Hansjörg Znoj hat folgendes Programm aufgestellt: Während der Fertilitätsbehandlung steht einmal pro Woche eine Gruppensitzung mit erfahrenen Psychotherapeutinnen und -therapeuten an, dreimal wird per Fragebogen der Gemütszustand der Betroffenen eingeschätzt. «Wir wollen erfassen, wie diese Menschen mit schwierigen Gefühlen umgehen, und ob sich dies im Verlauf der Therapie ändert», so Znoj. Die Sitzungen sollen ein Fähigkeitstraining bieten: «Wir vermitteln Tipps zum Stressabbau, Techniken, wie man sich entspannt.» Die Betroffenen lernen, sich mit den eigenen Wünschen auseinanderzusetzen – aber auch mit möglichen Enttäuschungen: «Sprich damit, dass eine Schwangerschaft auch nach einer Invitro-Fertilisation ausbleiben kann», so der Forscher. Zurzeit suchen Ärztin Wunder und der Psychologe Znoj noch Paare; um repräsentative Daten zu erhalten, müssen mindestens 64 Personen an der Studie teilnehmen, ebenso in der Kontrollgruppe. «Im Mai wollen wir starten», so Znoj.

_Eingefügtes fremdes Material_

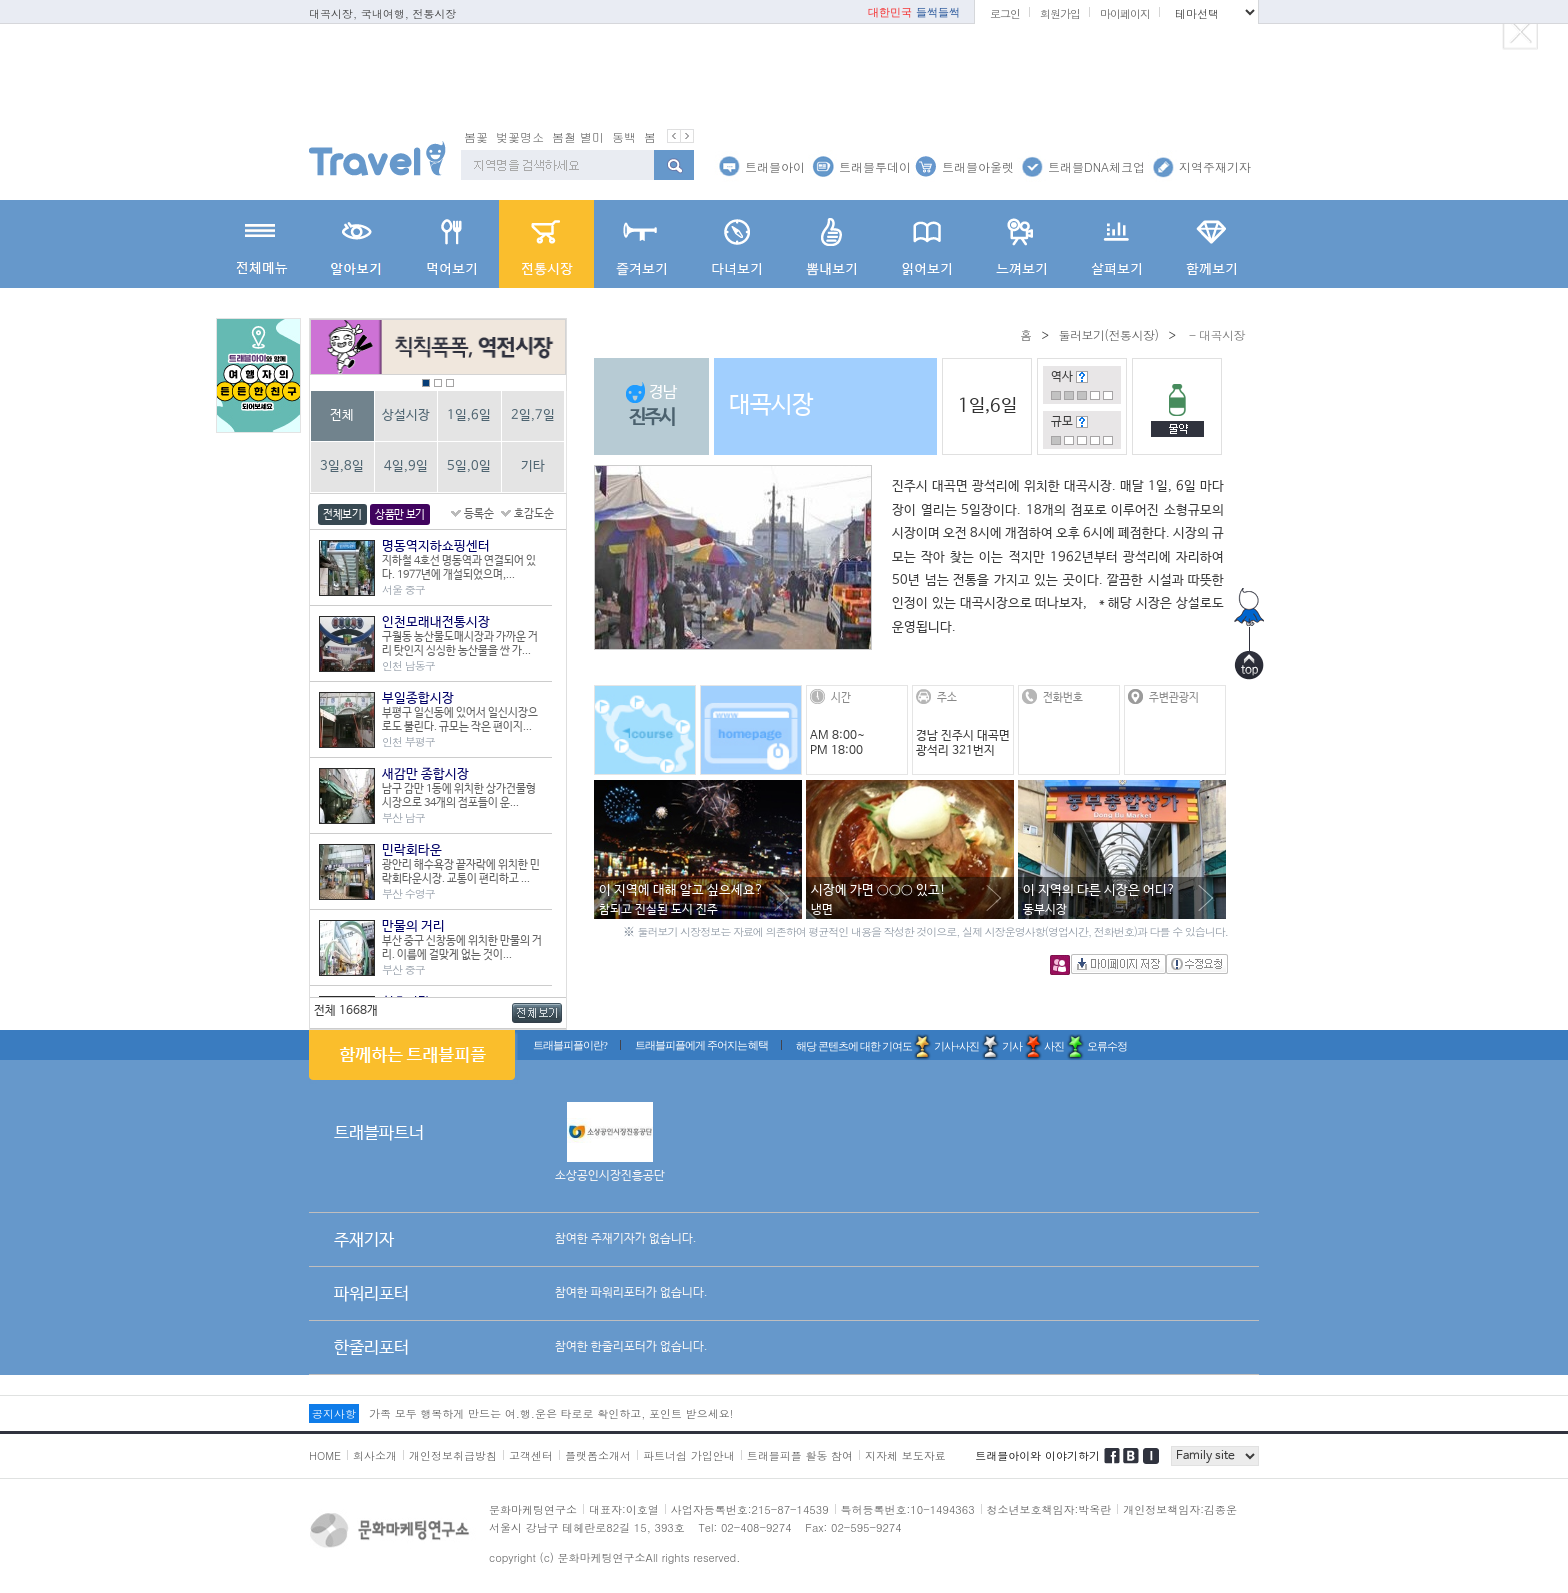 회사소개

Die Gründe für Unfruchtbarkeit

Dorothea Wunder hofft auf Weg weisende Resultate. Die Ärztin sieht jeden Tag in der Klinik, dass die kinderlosen Paare «wahnsinnig leiden». Gerade bei ausländischen Paaren könne die Belastung ins Unermessliche steigen: «Sie stehen zusätzlich zum persönlichen unter starkem kulturellen Druck, endlich ein Kind zu kriegen.» Grundsätzlich scheint es betroffene Frauen mehr mitzunehmen als ihre Männer. Ausser wenn die Kinderlosigkeit auf schlechte Qualität der Spermien zurückzuführen ist. «Männliche Unfruchtbarkeit wird gesellschaftlich – immer noch und fälschlicherweise – mit Impotenz gleichgesetzt.»

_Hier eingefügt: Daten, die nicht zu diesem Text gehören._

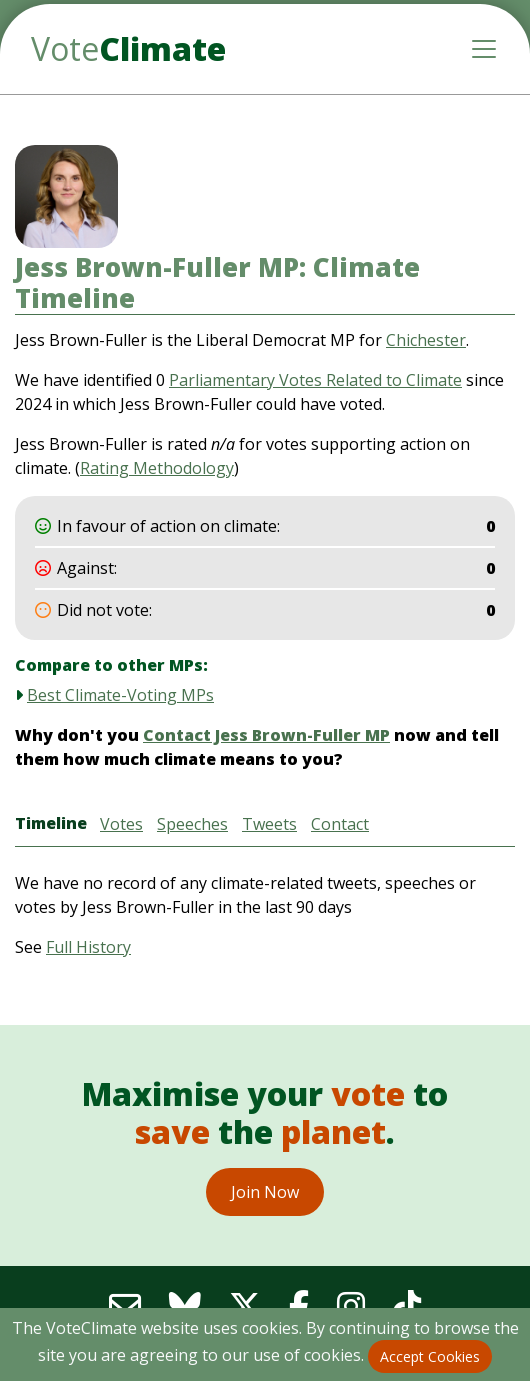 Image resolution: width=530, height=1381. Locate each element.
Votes (121, 824)
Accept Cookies (430, 1356)
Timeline (51, 823)
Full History (88, 947)
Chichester (426, 340)
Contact (340, 824)
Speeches (192, 824)
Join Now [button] (265, 1192)
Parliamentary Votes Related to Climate (315, 380)
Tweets (269, 824)
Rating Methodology (157, 468)
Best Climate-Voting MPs (120, 695)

Im Allgemeinen geht davon aus, dass die Ursachen zu je 30 Prozent bei Mann und Frau liegen, das können etwa missgebildete Samenzellen, hochstehende Hoden, verschlossene Eileiter oder Gebärmutterschleimhaut, die ausserhalb der Gebärmutter wächst (=Endometriose), sein. In 30 Prozent der Fällen sind sowohl bei Frau und Mann Faktoren für die Unfruchtbarkeit zu finden und in rund zehn Prozent sind keine organischen Ursachen nachweisbar. Hier kann nur Psychologie helfen. Oder ein Wunder.

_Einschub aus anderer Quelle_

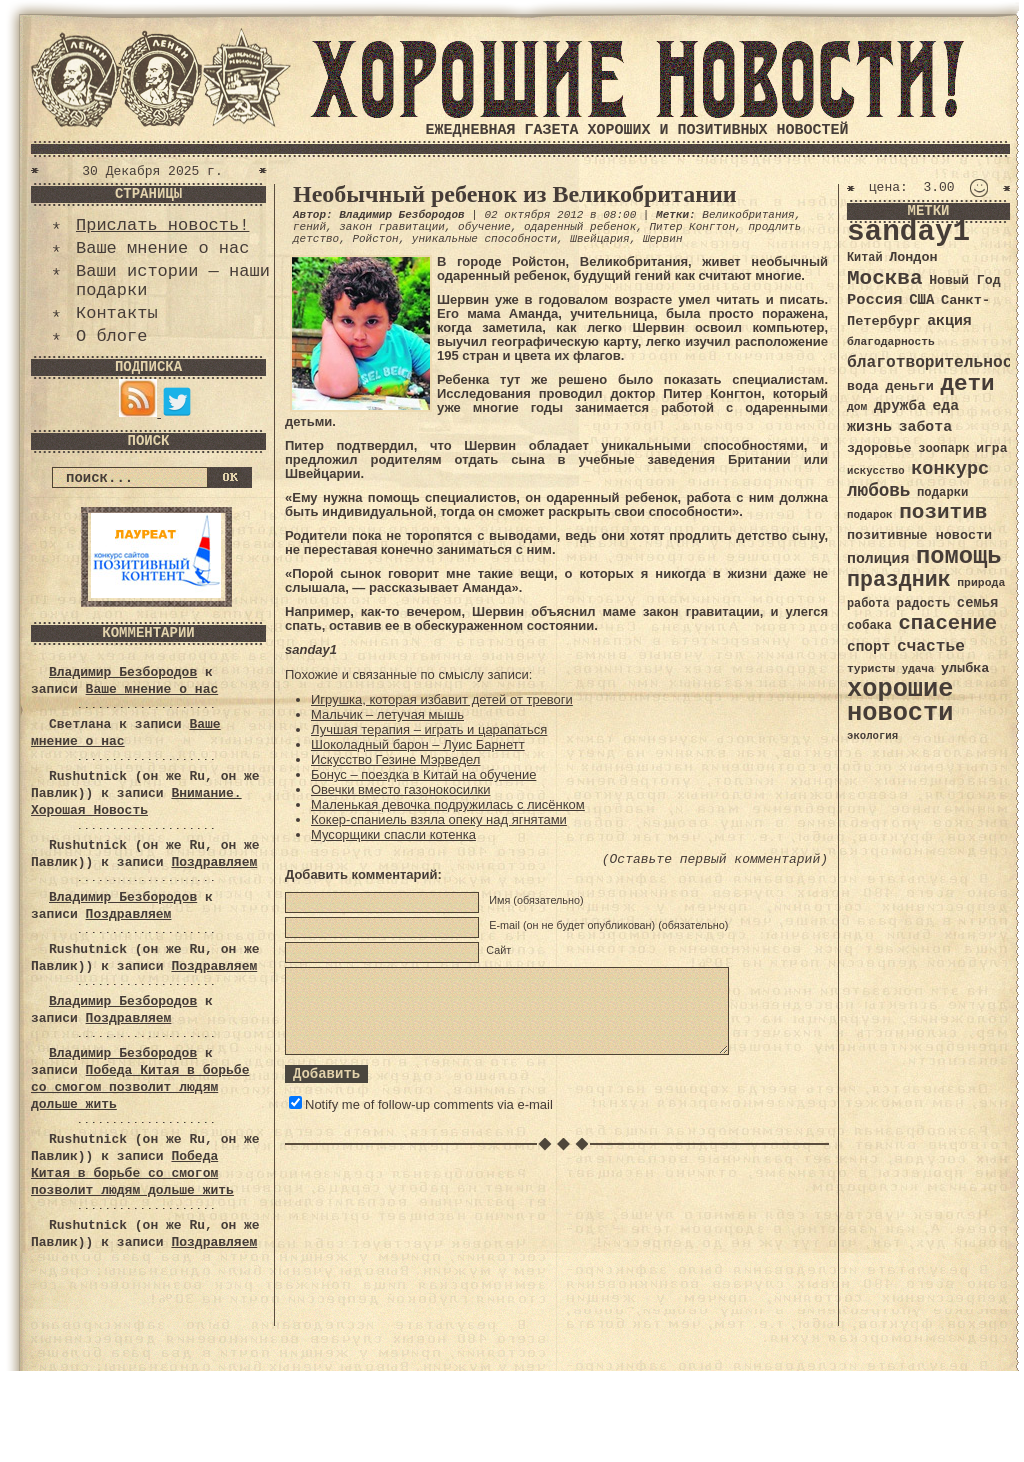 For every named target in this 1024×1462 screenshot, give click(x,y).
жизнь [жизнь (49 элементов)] (869, 427)
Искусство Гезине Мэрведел (395, 759)
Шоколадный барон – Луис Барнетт (418, 744)
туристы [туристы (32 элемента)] (871, 668)
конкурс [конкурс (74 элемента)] (950, 469)
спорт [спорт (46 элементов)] (868, 647)
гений (309, 227)
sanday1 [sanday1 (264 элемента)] (908, 232)
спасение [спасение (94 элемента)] (947, 623)
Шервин (663, 239)
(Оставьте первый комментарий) (715, 859)
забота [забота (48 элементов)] (925, 427)
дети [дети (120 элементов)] (967, 384)
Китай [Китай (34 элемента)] (865, 258)
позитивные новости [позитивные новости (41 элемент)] (919, 535)
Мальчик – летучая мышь (387, 714)
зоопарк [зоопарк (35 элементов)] (943, 449)
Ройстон (375, 239)
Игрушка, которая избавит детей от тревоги (442, 699)
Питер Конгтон (692, 227)
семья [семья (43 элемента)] (978, 603)
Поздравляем (214, 862)
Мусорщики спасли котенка (393, 834)
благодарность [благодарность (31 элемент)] (891, 342)
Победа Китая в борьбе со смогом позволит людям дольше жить (140, 1087)
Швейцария (599, 239)
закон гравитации (392, 227)
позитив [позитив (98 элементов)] (943, 512)
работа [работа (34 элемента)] (868, 604)
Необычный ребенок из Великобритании (515, 194)
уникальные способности (484, 239)
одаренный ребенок (580, 227)
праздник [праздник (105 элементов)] (899, 580)
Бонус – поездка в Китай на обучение (423, 774)
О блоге (111, 336)
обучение (484, 227)
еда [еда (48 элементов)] (945, 406)
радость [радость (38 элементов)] (923, 603)
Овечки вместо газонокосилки (400, 789)
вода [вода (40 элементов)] (863, 386)
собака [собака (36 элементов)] (869, 626)
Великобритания (748, 215)
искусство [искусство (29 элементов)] (876, 471)
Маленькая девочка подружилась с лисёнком (448, 804)
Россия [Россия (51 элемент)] (875, 300)
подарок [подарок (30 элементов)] (870, 515)
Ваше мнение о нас (162, 248)
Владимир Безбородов (123, 672)
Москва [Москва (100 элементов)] (885, 278)
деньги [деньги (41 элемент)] (909, 386)
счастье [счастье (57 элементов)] (931, 646)
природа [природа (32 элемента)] (981, 582)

Weiterführende Informationen

Insemination/ Invitro-Fertilisation

bj. Eine Insemination wird oft durchgeführt, wenn die Ursache der Unfruchtbarkeit bei den Samenzellen liegt. Entweder sind Anzahl und Beweglichkeit eingeschränkt oder sie sind verformt. Über einen dünnen Schlauch werden die Spermien beim Eisprung direkt in die Gebärmutter eingeleitet. Eine Invitro-Fertilisation kommt in Frage wenn zum Beispiel die Eileiter irreparabel geschädigt sind oder eine schwere Endometriose vorliegt. Mit Hormonen werden die Eierstöcke zur Eizellproduktion angeregt. Mit Hilfe des Scheidenultraschalls werden die Eizellen abgesaugt und die Befruchtung erfolgt ausserhalb des Mutterleibes: Alle Eizellen werden in einer Glasschale mit den Samenzellen zusammengebracht und zwei Embryonen im Vier- bis Achtzellstadium mittels feinem Katheter in die Gebärmutter injiziert.